We have created a new mailing list, obo-taxonomy, under the OBO (Open Biomedical Ontologies) umbrella. Our motivation for this new forum is to really open up the discussion surrounding the issues of what should be a proper ontological representation of taxonomy and phylogeny, for example proper semantics of the relationship between taxonomic groups, and between specimens and species. If you care about or have thoughts or opinions on these and related questions, we encourage you to subscribe to this new list.
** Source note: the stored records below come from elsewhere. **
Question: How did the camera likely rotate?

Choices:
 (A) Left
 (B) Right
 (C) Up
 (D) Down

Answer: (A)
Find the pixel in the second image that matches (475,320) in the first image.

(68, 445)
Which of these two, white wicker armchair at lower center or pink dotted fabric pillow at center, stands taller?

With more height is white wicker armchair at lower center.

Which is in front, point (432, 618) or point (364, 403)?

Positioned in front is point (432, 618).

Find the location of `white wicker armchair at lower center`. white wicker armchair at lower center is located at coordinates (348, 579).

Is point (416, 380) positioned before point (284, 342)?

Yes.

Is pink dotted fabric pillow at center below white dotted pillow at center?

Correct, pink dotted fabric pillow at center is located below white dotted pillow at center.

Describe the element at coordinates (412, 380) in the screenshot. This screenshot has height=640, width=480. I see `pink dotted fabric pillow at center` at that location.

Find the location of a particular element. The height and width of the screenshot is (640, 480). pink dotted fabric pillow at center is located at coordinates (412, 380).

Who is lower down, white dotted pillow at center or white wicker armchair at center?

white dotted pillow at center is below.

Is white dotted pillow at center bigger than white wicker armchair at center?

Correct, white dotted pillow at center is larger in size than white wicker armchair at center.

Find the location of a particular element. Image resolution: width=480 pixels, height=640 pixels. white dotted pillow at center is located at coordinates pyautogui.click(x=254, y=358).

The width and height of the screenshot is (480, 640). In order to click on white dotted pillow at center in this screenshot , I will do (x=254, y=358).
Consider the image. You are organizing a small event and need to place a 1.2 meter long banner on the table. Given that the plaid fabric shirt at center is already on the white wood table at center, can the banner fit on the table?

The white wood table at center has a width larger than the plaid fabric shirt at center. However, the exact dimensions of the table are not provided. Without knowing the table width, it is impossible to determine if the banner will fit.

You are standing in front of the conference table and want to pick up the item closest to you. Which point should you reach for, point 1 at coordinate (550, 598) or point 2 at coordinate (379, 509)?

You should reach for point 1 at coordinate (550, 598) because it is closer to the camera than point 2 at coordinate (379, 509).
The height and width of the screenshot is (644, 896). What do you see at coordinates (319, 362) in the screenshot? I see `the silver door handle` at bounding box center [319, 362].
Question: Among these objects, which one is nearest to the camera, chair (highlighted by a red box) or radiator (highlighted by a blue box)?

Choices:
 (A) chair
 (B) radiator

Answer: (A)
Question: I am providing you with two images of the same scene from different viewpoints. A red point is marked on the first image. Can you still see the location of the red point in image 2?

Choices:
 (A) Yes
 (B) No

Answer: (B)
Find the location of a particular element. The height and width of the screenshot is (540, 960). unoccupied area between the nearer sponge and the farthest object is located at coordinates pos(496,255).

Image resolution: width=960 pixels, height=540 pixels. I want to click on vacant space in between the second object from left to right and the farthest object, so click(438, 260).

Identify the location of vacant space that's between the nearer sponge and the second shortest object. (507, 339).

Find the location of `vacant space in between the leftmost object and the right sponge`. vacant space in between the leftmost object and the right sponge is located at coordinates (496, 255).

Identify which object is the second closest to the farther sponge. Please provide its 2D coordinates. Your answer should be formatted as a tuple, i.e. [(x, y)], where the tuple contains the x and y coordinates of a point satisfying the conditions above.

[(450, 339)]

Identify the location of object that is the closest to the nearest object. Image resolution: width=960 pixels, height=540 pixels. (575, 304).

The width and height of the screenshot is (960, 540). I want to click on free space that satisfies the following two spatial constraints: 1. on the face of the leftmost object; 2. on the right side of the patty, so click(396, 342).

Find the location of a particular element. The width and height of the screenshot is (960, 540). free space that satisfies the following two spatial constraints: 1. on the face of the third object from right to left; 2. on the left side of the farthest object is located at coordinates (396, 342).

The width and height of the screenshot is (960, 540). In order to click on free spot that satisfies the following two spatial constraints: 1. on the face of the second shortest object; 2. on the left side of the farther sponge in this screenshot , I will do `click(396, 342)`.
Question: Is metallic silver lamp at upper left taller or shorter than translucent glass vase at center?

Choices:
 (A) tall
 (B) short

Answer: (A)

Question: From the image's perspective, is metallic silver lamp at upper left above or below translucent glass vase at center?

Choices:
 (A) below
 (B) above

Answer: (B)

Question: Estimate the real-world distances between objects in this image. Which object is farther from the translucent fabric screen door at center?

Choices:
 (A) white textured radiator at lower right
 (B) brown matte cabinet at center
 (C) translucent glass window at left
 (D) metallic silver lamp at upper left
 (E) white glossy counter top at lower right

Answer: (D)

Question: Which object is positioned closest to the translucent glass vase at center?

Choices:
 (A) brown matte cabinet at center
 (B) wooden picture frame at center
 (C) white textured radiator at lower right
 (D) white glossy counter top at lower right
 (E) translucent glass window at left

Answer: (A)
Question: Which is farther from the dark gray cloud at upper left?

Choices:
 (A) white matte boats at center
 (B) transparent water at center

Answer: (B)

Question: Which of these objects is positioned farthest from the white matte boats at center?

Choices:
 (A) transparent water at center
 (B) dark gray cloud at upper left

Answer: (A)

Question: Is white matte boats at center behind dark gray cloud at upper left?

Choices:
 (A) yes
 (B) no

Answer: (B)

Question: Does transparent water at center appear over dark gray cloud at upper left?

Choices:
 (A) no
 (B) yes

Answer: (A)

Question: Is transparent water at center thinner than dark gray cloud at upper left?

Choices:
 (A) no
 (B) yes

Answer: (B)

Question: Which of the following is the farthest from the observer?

One of the key components in our efforts to code the evolutionary diversity of phenotypes in a semantically rich and explicit manner is to have species or higher-level taxa be terms from a logically consistent ontology. Eventually we will want to reason over taxonomy ontologies and entity-quality statements to infer the evolutionary change of phenotypes between different clades of fishes, and hence the semantics of a particular ontological representation of a taxonomy or phylogeny will have bearing on the kind of inferences we will be able to make. It will probably come as no surprise that we have since found ourselves discussing the issues and what they might mean for us in quite some depth (see for example Peter’s previous post on how we built the first version of the TTO, and our work in progress on the Taxonomic Rank Ontology).

It turns out that questions of using a hierarchical controlled vocabulary or ontology to denote the taxonomic species is coming up on an increasing basis in the contexts of annotating biological experiments, observations, comparative analyses, and results, and probably elsewhere too. In fact, creating this group was instigated by a conversation about the NCBI taxon ontology within the OBI (Ontology of Biomedical Investigations) Biomaterials group.

As an aside, for those of you who dislike the SourceForge.Net mailing list interface, the list is mirrored as a Google Group, and you are welcome to use the Google Group interface to subscribe or post.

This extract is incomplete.